[Saved entries]
..........

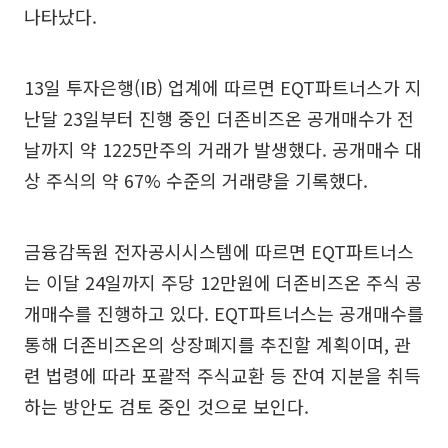
나타났다.
13일 투자은행(IB) 업계에 따르면 EQT파트너스가 지
난달 23일부터 진행 중인 더존비즈온 공개매수가 전
날까지 약 1225만주의 거래가 발생했다. 공개매수 대
상 주식의 약 67% 수준의 거래량을 기록했다.
금융감독원 전자공시시스템에 따르면 EQT파트너스
는 이달 24일까지 주당 12만원에 더존비즈온 주식 공
개매수를 진행하고 있다. EQT파트너스는 공개매수를
통해 더존비즈온의 상장폐지를 추진할 계획이며, 관
련 법령에 따라 포괄적 주식교환 등 잔여 지분을 취득
하는 방안도 검토 중인 것으로 보인다.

..........

Set down, word for word, every line from the line that holds "금융감독원 전자공시시스템에 따르면 EQT파트너스" to the end of the entries above, including both ends.

금융감독원 전자공시시스템에 따르면 EQT파트너스
는 이달 24일까지 주당 12만원에 더존비즈온 주식 공
개매수를 진행하고 있다. EQT파트너스는 공개매수를
통해 더존비즈온의 상장폐지를 추진할 계획이며, 관
련 법령에 따라 포괄적 주식교환 등 잔여 지분을 취득
하는 방안도 검토 중인 것으로 보인다.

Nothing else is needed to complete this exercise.